On a Friday night in July, as Ferraris and Mercedes cruise past to the thump of the club music pounding behind their rolled-up windows, I squat on the corner of 10th Street and Alton Road in Miami Beach, watching a storm drain spew out salt water. Sea level has risen about eight inches here since 1915, when the first hotel sprouted from the sand. Today the estimated value of the city’s real estate is $31 billion, which means a cluster of buildings worth more than half the GDP of Bolivia is stuck on a string of islands that rise only five feet above sea level, less than the height of your average 12-year-old girl. And the sea is slowly devouring those islands. At high tide during full and new moons, salt water from Biscayne Bay pushes back through the city’s storm drain system and bubbles onto the street, which is what’s happening tonight on this and numerous other street corners. If you want to know what climate change in America looks like, come to Miami Beach.

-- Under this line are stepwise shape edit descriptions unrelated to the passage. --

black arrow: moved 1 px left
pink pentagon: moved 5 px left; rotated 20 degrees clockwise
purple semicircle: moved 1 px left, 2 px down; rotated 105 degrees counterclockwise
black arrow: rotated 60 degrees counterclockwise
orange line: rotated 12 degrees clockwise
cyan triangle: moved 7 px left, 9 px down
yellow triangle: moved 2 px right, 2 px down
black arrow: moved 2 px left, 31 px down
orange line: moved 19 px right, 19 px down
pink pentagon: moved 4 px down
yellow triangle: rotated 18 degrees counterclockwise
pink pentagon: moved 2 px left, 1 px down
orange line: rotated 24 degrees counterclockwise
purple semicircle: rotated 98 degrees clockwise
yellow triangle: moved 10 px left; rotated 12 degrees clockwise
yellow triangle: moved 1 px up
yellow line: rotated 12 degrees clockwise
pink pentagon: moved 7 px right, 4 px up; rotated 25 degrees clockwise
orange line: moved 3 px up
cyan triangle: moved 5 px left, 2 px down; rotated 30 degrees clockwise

“I’m not a scientist, but I just think that we have abused Mother Nature,” says Catalina Bertaut, sipping a cappuccino at a trendy coffee shop. A well-dressed woman in her sixties, Bertaut came to Miami in 1960 with her family to escape the Cuban revolution. She attended elementary school in South Beach, had a career as a Braniff stewardess, and now, like some residents, is starting to draw the connection between the recent street flooding and sea-level rise. I ask her if she’ll stay. “By the time we become like Venice and everything is floating around,” she says, “it will be time for me to leave this earth.”
For those of us who remain, what will this coastal resort city be like? Seas in South Florida could rise another half a foot by 2030, and two more feet by 2060, according to a report from the bipartisan Southeast Florida Regional Climate Change Compact. Translate those numbers onto maps produced by Florida International University, and you see the city start to melt away. With two feet of sea-level rise, saltwater ponds form on the west side of Miami Beach, now lined with fancy hotels and a major shopping district. Make it three feet and Biscayne Bay consumes much of the island chain. At four feet, which NOAA says could happen by the end of this century, that average 12-year-old girl is up to her neck in water and the western two-thirds of Miami Beach is completely submerged.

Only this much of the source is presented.